The pavilions were built between 1884 and 1887, in parallel with the construction of the Casa Vicens. The commission that Eusebi Güell gave to Gaudí consisted of designing the gardens of his summer palace in Les Corts de Sarrià (work of the architect Joan Martorell), building the entrance gates throughout the perimeter and the two access pavilions (the stables and the porter’s lodge). When Eusebi Güell died, the heirs ceded the house and part of the estate to the monarchy for the construction of the Royal Palace of Pedralbes, and Gaudí’s pavilions were left outside the enclosure. In 1950, the University of Barcelona acquired a plot of land that ran from Avinguda de la Diagonal to Carrer de George Collins, and which included the two pavilions, to build the new university city. The pavilions were declared a national historic-artistic monument in 1969.

The dragon on the fence of the pavilions of the Güell estate
The guardian's house of the Güell estate

According to the 2014 announcement, which the City Council does not want to update now, the building walls erected in the 1960s could be replaced by open fences that would allow the interior of the building to be seen from the street. It was also planned to turn the space into a museum that recreated the daily life of the time with furniture and other items. At that time, the council guaranteed a compensation of 100,000 euros per year, in which the profits from income from tourism and cultural activities were distributed 60% for the Municipal Institute and 40% for the UB.

A decade later, the small print of this agreement will have to be seen, which should finally allow a new point to be added to the map of Gaudí’s emblematic and visitable buildings in Barcelona. Just remember that the other buildings of the modernist architect in the city received in 2019 about 10.3 million visitors and they had an economic impact of approximately 195 million euros. A figure that demonstrates the interest of locals and outsiders alike. The determination of the administrations is now lacking.

The challenge will also be for restaurateurs. To deepen the knowledge of the building with the utmost precision, state-of-the-art techniques with 3D scanner, photogrammetry and thermography have now been used, as specified by the Municipal Institute.

The stables of the Güell estate
Detail of a fan dome in the pavilions of the Güell estate

Famous and unknown inside

In the Güell pavilions, one of which housed the headquarters of the Gaudí Chair between 1977 and 2010, Gaudí used a wide variety of geometries and materials such as “flat brick vault structures, parabolic arches, hyperbolic dome, walls of brick, prefabricated artificial stone cladding and ceramic finishes ”, they explain from the Municipal Institute of Urban Landscape.
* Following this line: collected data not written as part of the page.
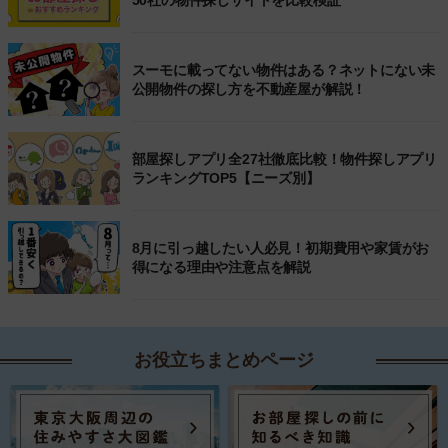
スーモに載ってない物件はある？ネットにない未
公開物件の探し方を不動産屋が解説！
部屋探しアプリ全27社徹底比較！物件探しアプリ
ランキングTOP5【ニーズ別】
8月に引っ越したい人必見！初期費用や家賃がお
得になる理由や注意点を解説
お役立ちまとめページ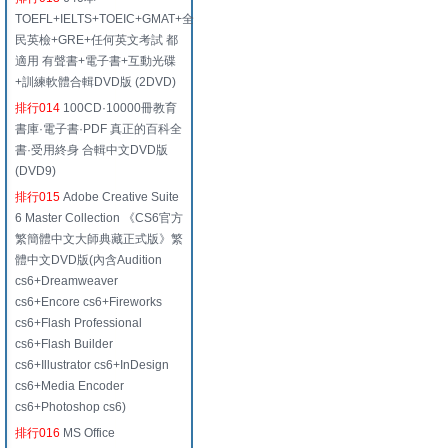
TOEFL+IELTS+TOEIC+GMAT+全
民英檢+GRE+任何英文考試 都
適用 有聲書+電子書+互動光碟
+訓練軟體合輯DVD版 (2DVD)
排行014
100CD·10000冊教育
書庫·電子書·PDF 真正的百科全
書·受用終身 合輯中文DVD版
(DVD9)
排行015
Adobe Creative Suite
6 Master Collection 《CS6官方
繁簡體中文大師典藏正式版》繁
體中文DVD版(內含Audition
cs6+Dreamweaver
cs6+Encore cs6+Fireworks
cs6+Flash Professional
cs6+Flash Builder
cs6+Illustrator cs6+InDesign
cs6+Media Encoder
cs6+Photoshop cs6)
排行016
MS Office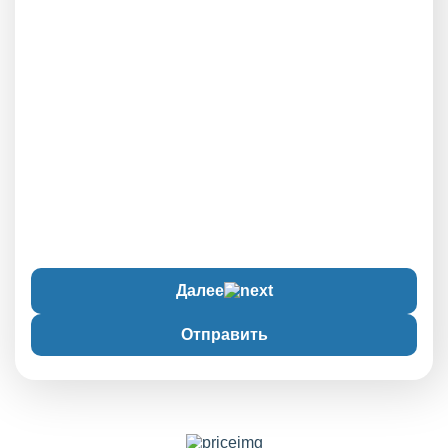
Далее
Отправить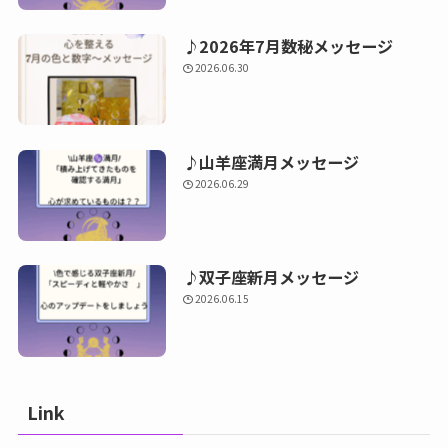
♪2026年7月数秘メッセージ
2026.06.30
♪山羊座満月メッセージ
2026.06.29
♪双子座新月メッセージ
2026.06.15
Link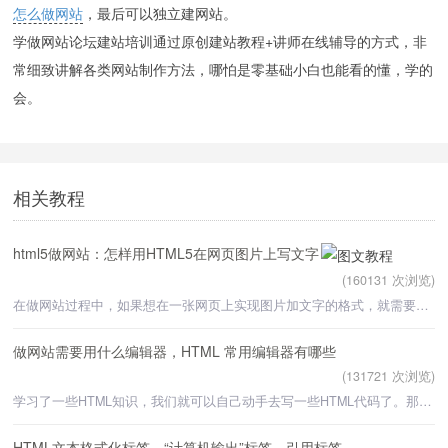
怎么做网站
，最后可以独立建网站。
学做网站论坛建站培训通过原创建站教程+讲师在线辅导的方式，非
常细致讲解各类网站制作方法，哪怕是零基础小白也能看的懂，学的
会。
相关教程
html5做网站：怎样用HTML5在网页图片上写文字
(160131 次浏览)
在做网站过程中，如果想在一张网页上实现图片加文字的格式，就需要通过Dreamweaver CS6破解版软件设置
做网站需要用什么编辑器，HTML 常用编辑器有哪些
(131721 次浏览)
学习了一些HTML知识，我们就可以自己动手去写一些HTML代码了。那么用什么写了，这就要用HTML 编辑器。常用
HTML文本格式化标签，“计算机输出”标签，引用标签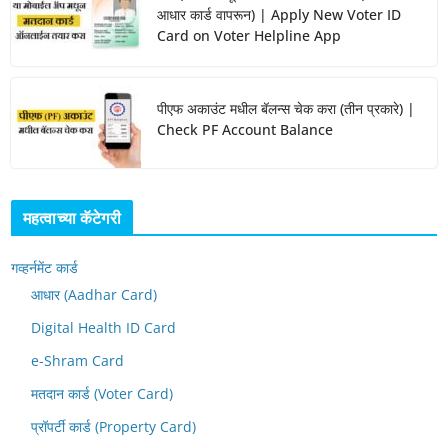
आधार कार्ड वापरून) | Apply New Voter ID
Card on Voter Helpline App
पीएफ अकाउंट मधील बॅलन्स चेक करा (तीन प्रकारे) |
Check PF Account Balance
महत्वाच्या कॅटेगरी
गव्हर्नमेंट कार्ड
आधार (Aadhar Card)
Digital Health ID Card
e-Shram Card
मतदान कार्ड (Voter Card)
प्रॉपर्टी कार्ड (Property Card)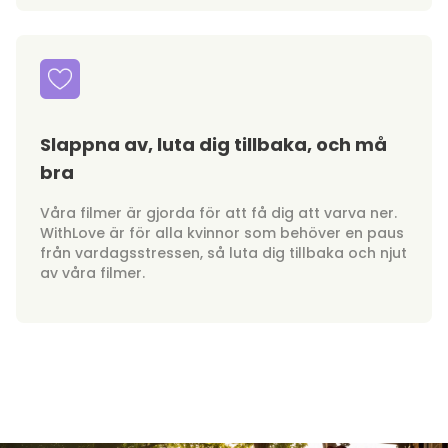
Slappna av, luta dig tillbaka, och må
bra
Våra filmer är gjorda för att få dig att varva ner.
WithLove är för alla kvinnor som behöver en paus
från vardagsstressen, så luta dig tillbaka och njut
av våra filmer.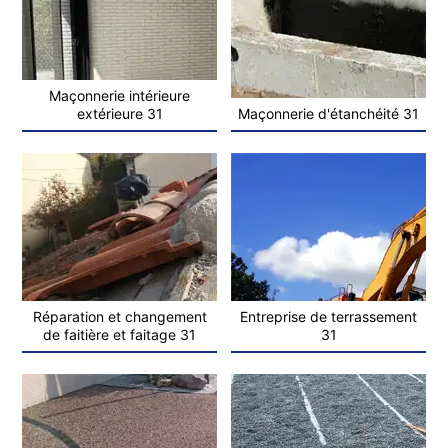
Maçonnerie intérieure
extérieure 31
Maçonnerie d'étanchéité 31
Réparation et changement
Entreprise de terrassement
de faitière et faitage 31
31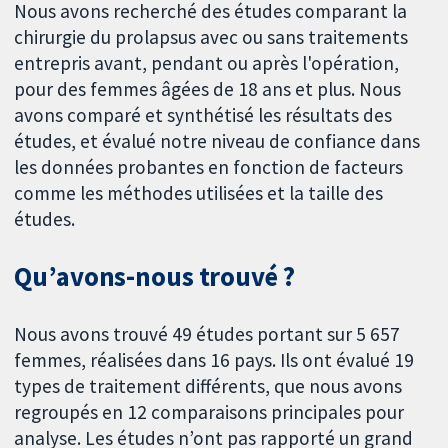
Nous avons recherché des études comparant la
chirurgie du prolapsus avec ou sans traitements
entrepris avant, pendant ou après l'opération,
pour des femmes âgées de 18 ans et plus. Nous
avons comparé et synthétisé les résultats des
études, et évalué notre niveau de confiance dans
les données probantes en fonction de facteurs
comme les méthodes utilisées et la taille des
études.
Qu’avons-nous trouvé ?
Nous avons trouvé 49 études portant sur 5 657
femmes, réalisées dans 16 pays. Ils ont évalué 19
types de traitement différents, que nous avons
regroupés en 12 comparaisons principales pour
analyse. Les études n’ont pas rapporté un grand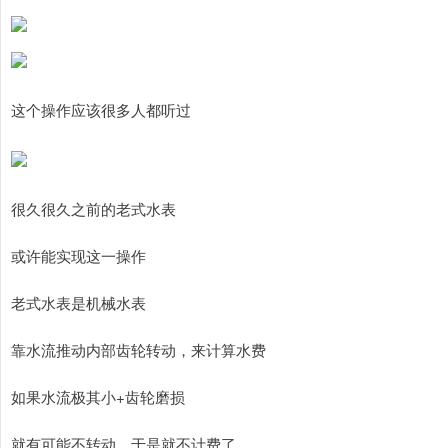
这个操作应该很多人都听过
很久很久之前的老式水表
或许能实现这一操作
老式水表是机械水表
靠水流推动内部齿轮转动，来计算水费
如果水流极其小+齿轮磨损
就有可能不转动，于是就不计费了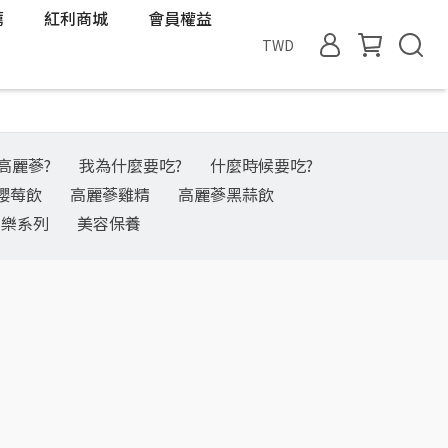
薦
紅利商城
會員權益
TWD
高麗蔘?
我為什麼要吃?
什麼時候要吃?
櫻莓飲
高麗蔘雞精
高麗蔘黑蒜飲
愛樂系列
美容保養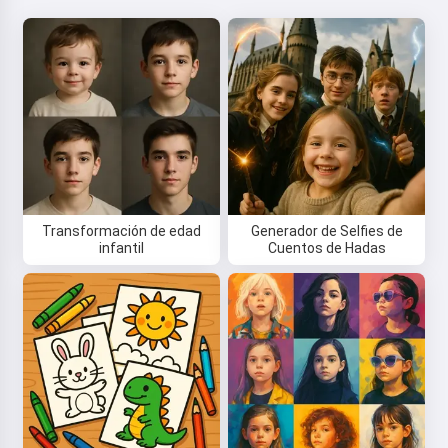
¡Hola! Soy Storiko 👋
Cuento cuentos mágicas para
dormir a tus niños 🌟
Transformación de edad
Generador de Selfies de
infantil
Cuentos de Hadas
Leer una cuento
Al empezar a usar el servicio, aceptas:
Términos del
servicio
,
Política de privacidad
,
Política de reembolso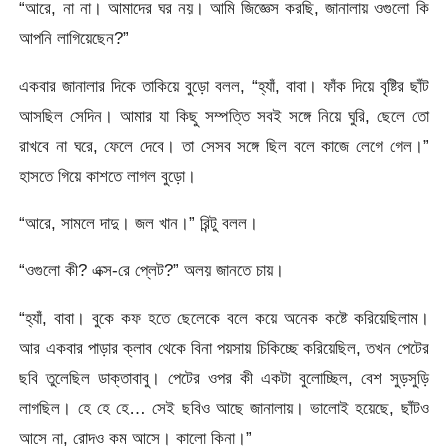
“আরে, না না। আমাদের ঘর নয়। আমি জিজ্ঞেস করছি, জানালায় ওগুলো কি
আপনি লাগিয়েছেন?”
একবার জানালার দিকে তাকিয়ে বুড়ো বলল, “হ্যাঁ, বাবা। ফাঁক দিয়ে বৃষ্টির ছাঁট
আসছিল সেদিন। আমার যা কিছু সম্পত্তি সবই সঙ্গে নিয়ে ঘুরি, ছেলে তো
রাখবে না ঘরে, ফেলে দেবে। তা সেসব সঙ্গে ছিল বলে কাজে লেগে গেল।”
হাসতে গিয়ে কাশতে লাগল বুড়ো।
“আরে, সামলে দাদু। জল খান।” রিন্টু বলল।
“ওগুলো কী? এক্স-রে প্লেট?” অলয় জানতে চায়।
“হ্যাঁ, বাবা। বুকে কফ হতে ছেলেকে বলে কয়ে অনেক কষ্টে করিয়েছিলাম।
আর একবার পাড়ার ক্লাব থেকে বিনা পয়সায় চিকিচ্ছে করিয়েছিল, তখন পেটের
ছবি তুলেছিল ডাক্তাবাবু। পেটের ওপর কী একটা বুলোচ্ছিল, বেশ সুড়সুড়ি
লাগছিল। হে হে হে… সেই ছবিও আছে জানালায়। ভালোই হয়েছে, ছাঁটও
আসে না, রোদও কম আসে। কালো কিনা।”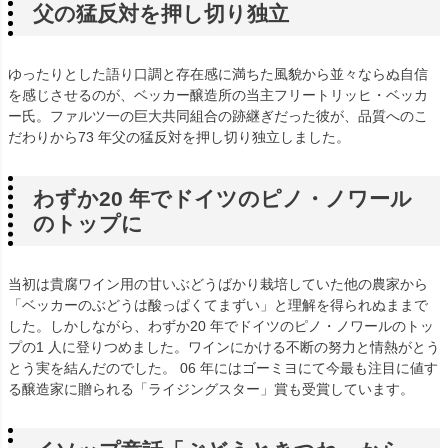
父の猛反対を押し切り独立
ゆったりとした語り口調と存在感に満ちた風貌から並々ならぬ自信
を感じさせるのが、ベッカー醸造所の当主フリートリッヒ・ベッカ
ー氏。ファルツ一の巨大共同組合の跡継ぎだった彼が、品質へのこ
だわりから73 年父の猛反対を押し切り独立しました。
わずか20 年でドイツのピノ・ノワール
のトップに
当初は貴腐ワイン用の甘いぶどうばかり栽培していた他の農家から
「ベッカーのぶどうは酸っぱくてまずい」と理解を得られぬままで
した。しかしながら、わずか20 年でドイツのピノ・ノワールのトッ
プの1 人に登りつめました。ワインにかける不断の努力と情熱がとう
とう実を結んだのでした。 06 年にはゴーミヨにて今最も注目に値す
る醸造家に贈られる「ライジングスター」賞も受賞しています。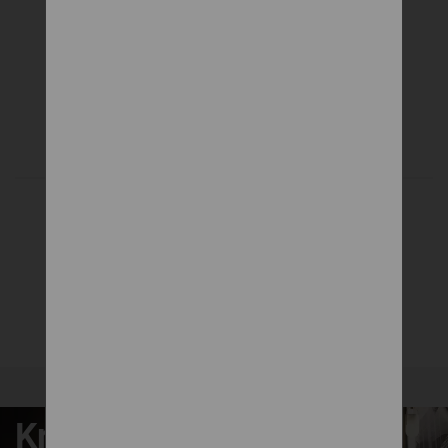
BAMBINO
do detskej postieľky
66 €
DETAIL
Krásne zaspávanie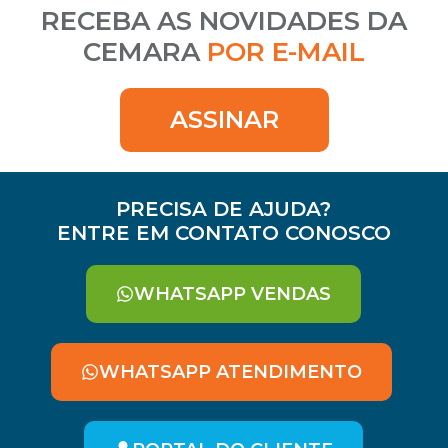
RECEBA AS NOVIDADES DA
CEMARA
POR E-MAIL
ASSINAR
PRECISA DE AJUDA?
ENTRE EM CONTATO CONOSCO
WHATSAPP VENDAS
WHATSAPP ATENDIMENTO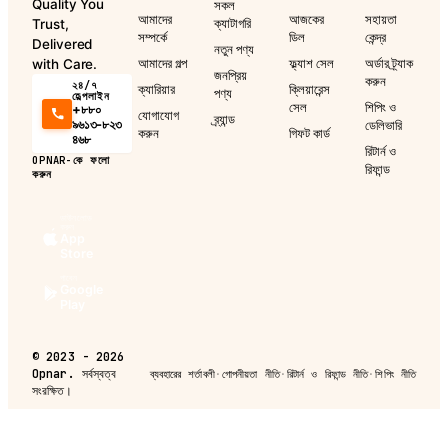
Quality You
সকল
আমাদের
আজকের
সহায়তা
ক্যাটাগরি
Trust,
সম্পর্কে
ডিল
কেন্দ্র
Delivered
নতুন পণ্য
আমাদের গল্প
ফ্ল্যাশ সেল
অর্ডার ট্র্যাক
with Care.
জনপ্রিয়
করুন
২৪/৭
ক্যারিয়ার
ক্লিয়ারেন্স
পণ্য
হেল্পলাইন
সেল
শিপিং ও
+৮৮০
যোগাযোগ
ব্র্যান্ড
৯৬১৩-৮২৩
ডেলিভারি
করুন
গিফট কার্ড
৪৬৮
রিটার্ন ও
OPNAR-কে ফলো
রিফান্ড
করুন
ডাউনলোড
করুন
App
Store
পাবেন
Google
Play
©
2023 - 2026
Opnar.
সর্বস্বত্ব
ব্যবহারের শর্তাবলী
·
গোপনীয়তা নীতি
·
রিটার্ন ও রিফান্ড নীতি
·
শিপিং নীতি
সংরক্ষিত।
In parallel to all this, the gateway, evocative of Atlantis by Jacint Verdaguer, with the dragon Ladó guarding the garden of the Hesperides and the golden apples, is considered “a great wrought iron sculpture”.

“In the pavilions of the Güell estate, Gaudí combines very simple structural elements, such as the Catalan vaults and the parabolic arches of the paintings, which will be basic in his later work,” says the group’s declaration file as Cultural Asset of National Interest. There are also “decorative motifs that still have an Islamic flavor”, such as “exposed brick walls and mud with a false mosaic coating next to real polychrome mosaic tiles of Valencia of various colors” mainly in the small fan domes. A whole wealth that should come to light.